As CTO I was responsible for our products' architecture and technology (and much of the development, too). It was cool stuff - a distributed object system using Java, J2EE and XML technology internally and Web technology for user interfaces.

Director / Manager
Kenan Systems / Lucent, Cambridge, MA
March 1996-January 2000

Kenan Systems was a small, independent software company; their flagship product was Arbor/BP, a billing system for communications carriers. Kenan doubled in size annually so I wore many hats including: lead technical architect, head of the benchmark group (responsible for benchmarking and capacity planning), head of several development groups (database, client/server, web applications), lead technical architect, and head of MIS. In 1999 Kenan was purchased by Lucent Technologies for 1.48 Billion Dollars, and was sold in 2002 to CSG Systems.

From March 1999 through January 2000 I built an Advanced Development organization which focused on improving our products' user interfaces and technology architecture. We built a Java/CORBA Web user interface and provisioning front-end for our existing billing system, and substantially improved the ease of use of our interfaces. I also managed the Internet development team who enhanced our products to make them more suitable for deployments in the internet industry.

From May 1996 through July 1998 I managed Kenan's "Technical Infrastructure Group" which was responsible for providing information services for the 200+ employees in the Cambridge office. TIG provided support for a wide range of user activities on a variety of platforms including Windows, Windows NT, and 5 different varieties of Unix. During my tenure we moved from Novell to SMB, and migrated the entire company (including 4 remote offices) from cc:Mail to a standards-based email solution.

From March 1996 through March 1999 I managed the development of the core components (invoice calculation, API's, database schema, and Web UI's) of Arbor/BP. BP is a very complex, terabyte-scale product which has been deployed worldwide.
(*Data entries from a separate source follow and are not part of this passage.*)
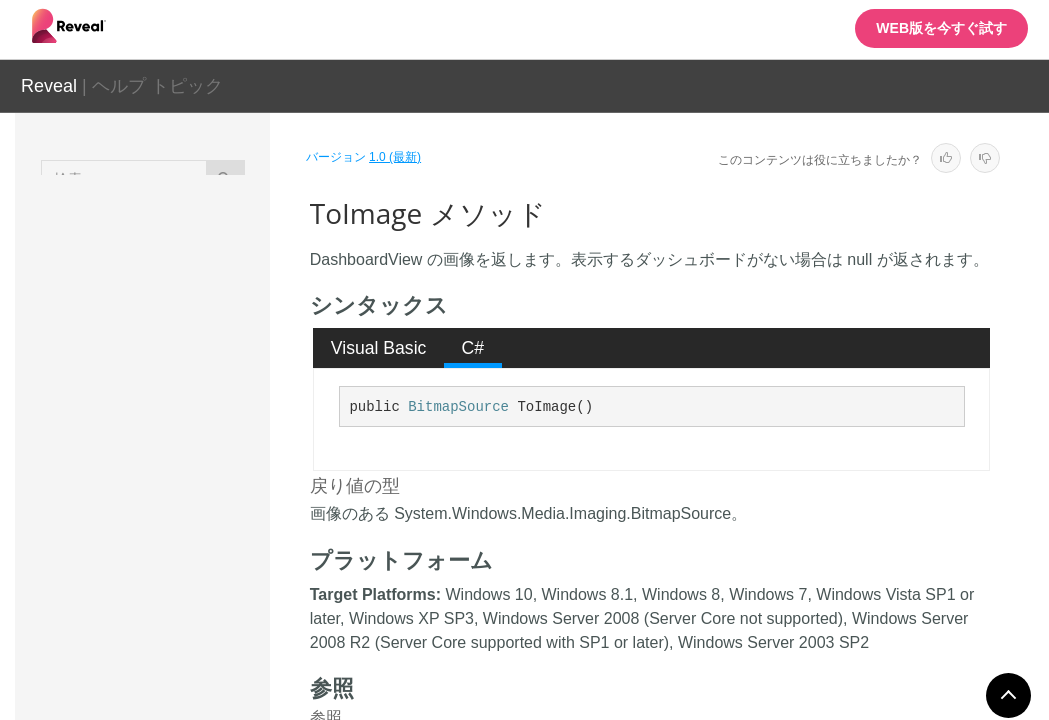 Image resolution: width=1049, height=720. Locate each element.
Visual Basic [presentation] (379, 348)
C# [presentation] (473, 348)
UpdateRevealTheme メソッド (211, 562)
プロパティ (180, 614)
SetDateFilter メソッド (213, 377)
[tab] (378, 348)
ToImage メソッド (214, 507)
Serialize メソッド (213, 267)
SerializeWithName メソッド (213, 322)
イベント (173, 684)
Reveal (49, 86)
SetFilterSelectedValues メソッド (212, 442)
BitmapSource (458, 407)
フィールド (180, 649) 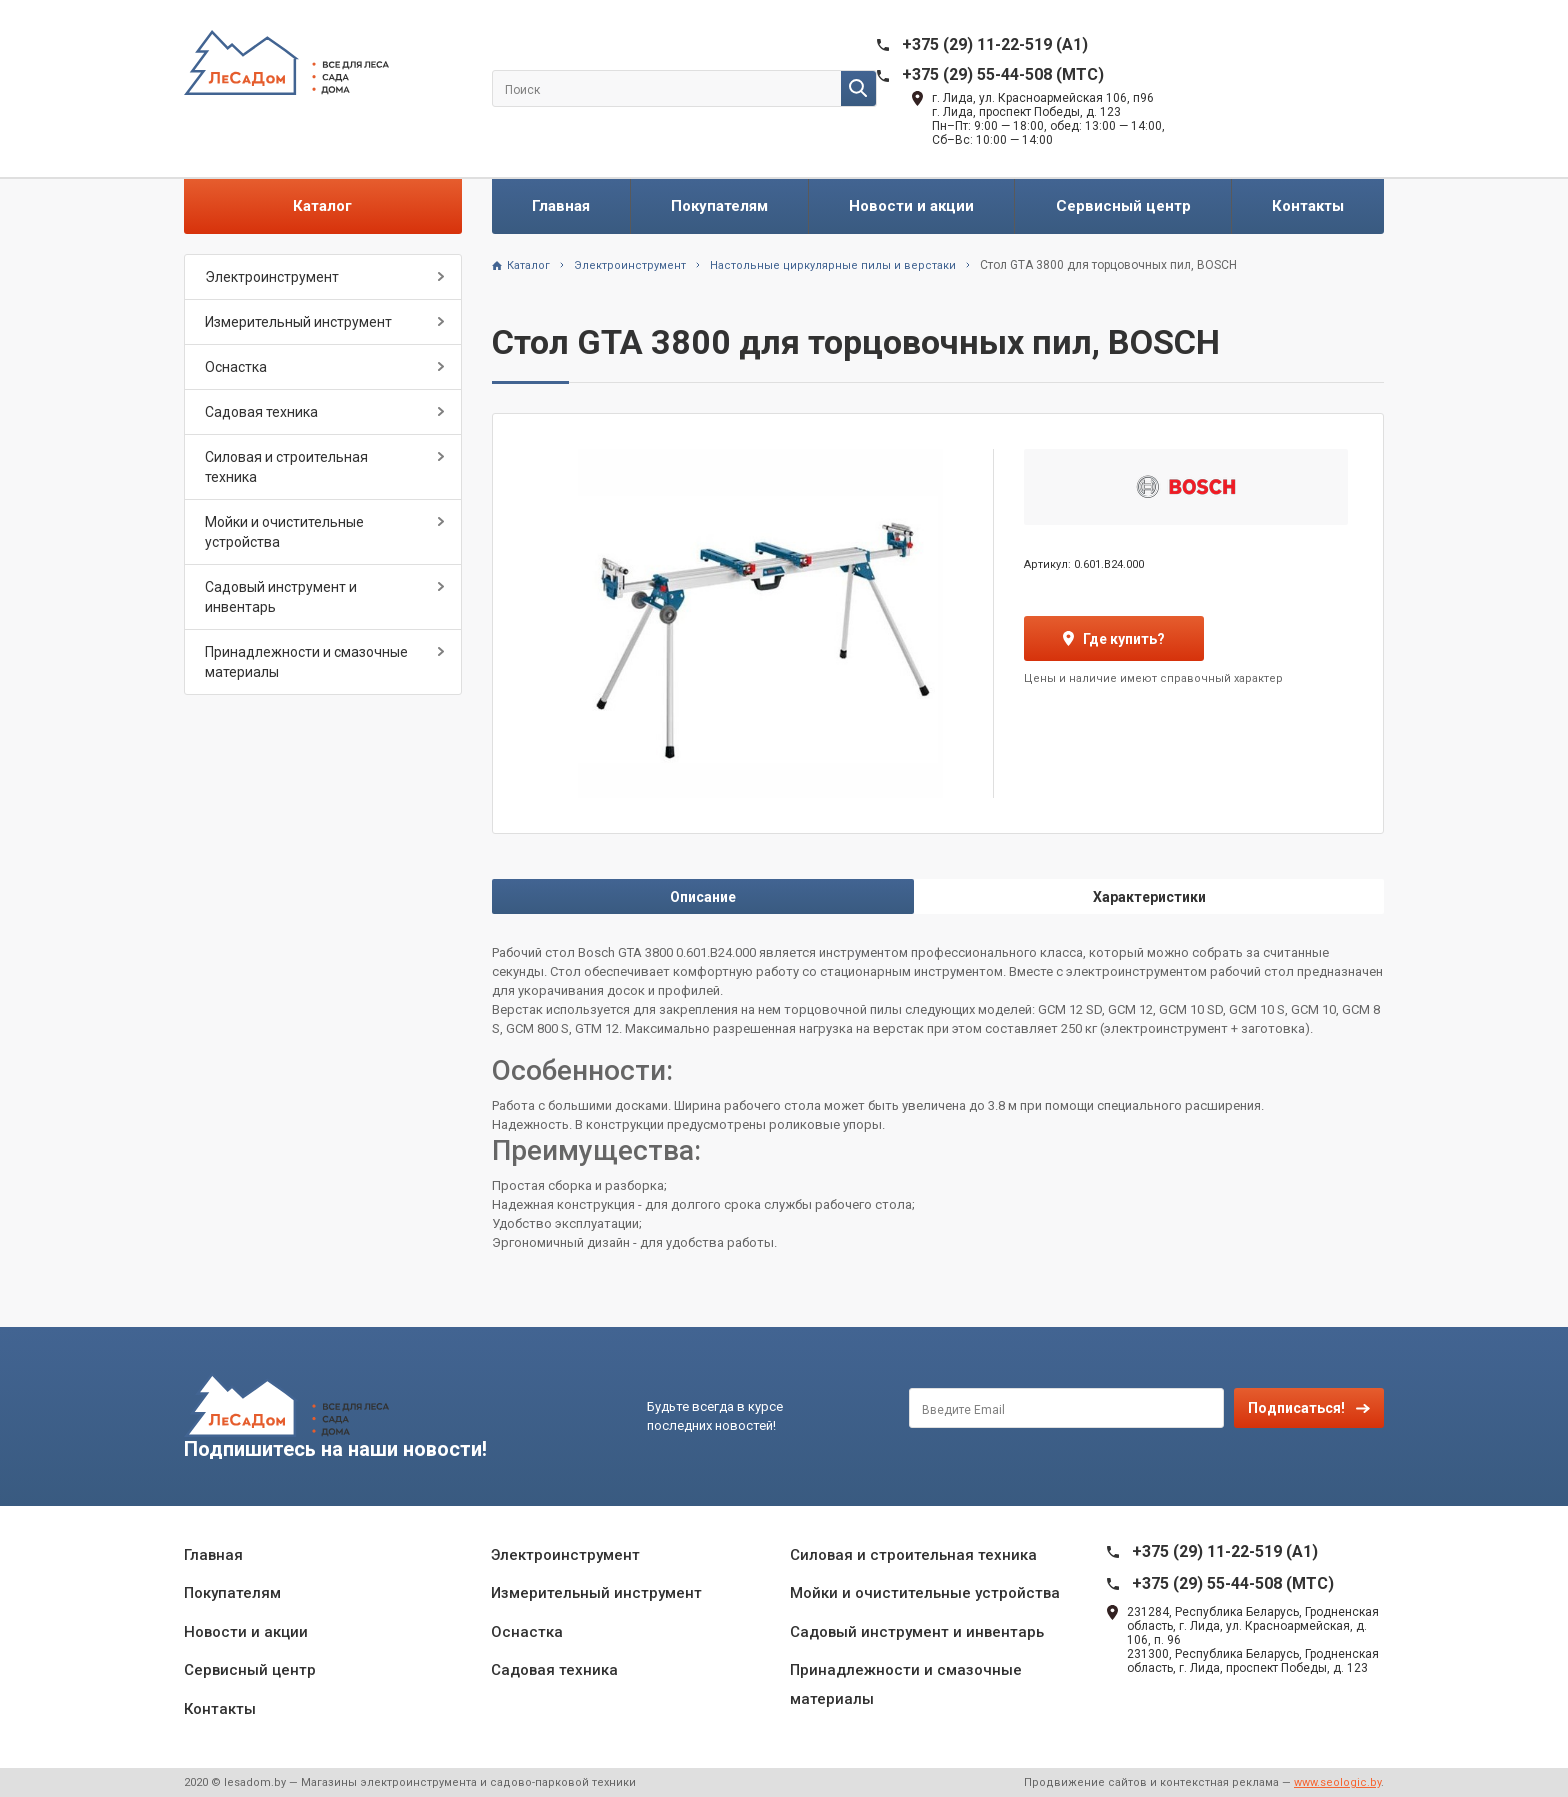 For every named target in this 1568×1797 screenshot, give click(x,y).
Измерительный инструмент (298, 322)
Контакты (1308, 206)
Under my leadership the Cambridge-based development group grew from 7 to 31 people, and Kenan successfully deployed more than 50 systems, added support for Oracle RDBMS, added full multi-currency support (including support for the Euro), and scaled to more than 50 million billing events per day at our largest site.

Engineer / Manager
GTECH Corporation, West Greenwich, RI
August 1986-February 1996

From February 1994 through February 1996 I managed the development of GTECH's online transaction processing application. This is a multi-tier application with proprietary transaction processors, a database back end, and Windows PCs for user interface. It's capable of 24-hour operation in a Lottery environment and transaction rates in excess of 2000 per second. It is fully fault-tolerant, up to and including losing the entire primary data center to a natural or man-made disaster. I managed a 'Reference Application' in much the same way that I did when I was in my previous role in the embedded group. This was much more powerful, though, since it included all of the various clients and servers at the same version so they all played together.
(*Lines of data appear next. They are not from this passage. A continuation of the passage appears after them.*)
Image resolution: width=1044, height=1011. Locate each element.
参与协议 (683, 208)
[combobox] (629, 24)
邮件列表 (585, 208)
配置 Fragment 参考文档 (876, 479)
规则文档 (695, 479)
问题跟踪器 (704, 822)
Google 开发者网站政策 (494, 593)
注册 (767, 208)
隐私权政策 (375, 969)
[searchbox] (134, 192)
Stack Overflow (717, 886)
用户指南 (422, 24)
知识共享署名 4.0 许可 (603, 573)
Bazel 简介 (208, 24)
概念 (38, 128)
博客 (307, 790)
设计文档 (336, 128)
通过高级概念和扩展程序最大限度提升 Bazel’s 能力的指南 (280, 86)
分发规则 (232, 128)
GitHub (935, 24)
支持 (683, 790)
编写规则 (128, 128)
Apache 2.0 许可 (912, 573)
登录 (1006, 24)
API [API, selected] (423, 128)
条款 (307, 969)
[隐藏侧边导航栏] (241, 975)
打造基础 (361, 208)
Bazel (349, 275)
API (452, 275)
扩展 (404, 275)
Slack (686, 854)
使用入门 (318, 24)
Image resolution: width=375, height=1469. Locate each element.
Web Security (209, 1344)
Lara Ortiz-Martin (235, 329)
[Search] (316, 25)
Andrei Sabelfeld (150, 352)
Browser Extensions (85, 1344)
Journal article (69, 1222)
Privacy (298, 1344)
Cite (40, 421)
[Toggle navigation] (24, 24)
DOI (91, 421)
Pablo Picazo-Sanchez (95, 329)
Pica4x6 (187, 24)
From April 1991 through February 1994 I ran the 12-person group that developed applications for GTECH's Lottery point-of-sale terminals. The application drives the user interface, peripheral control, and communications for the terminal. Prepared budgets, project plans, and performance reviews, hired staff and (where necessary) carried out layoffs. Established the policies and procedures which allowed us to do development on the terminal application as a product rather than a set of individual applications.

From August 1986 through April 1991 I wrote firmware in C and assembly language (Z80, 64180, 8031, 68000) for GTECH's terminals and peripherals. I had increasing responsibility from Associate Engineer through Group Leader.



Married, two kids, 1.5 cats.

Enjoy casual street and track motorcycle riding. I try to get off the bike only when it's standing still.

Giving back: GNU Project volunteer coordinator, Tecschange volunteer, CodePath panelist and mentor, Dedham Food Pantry volunteer.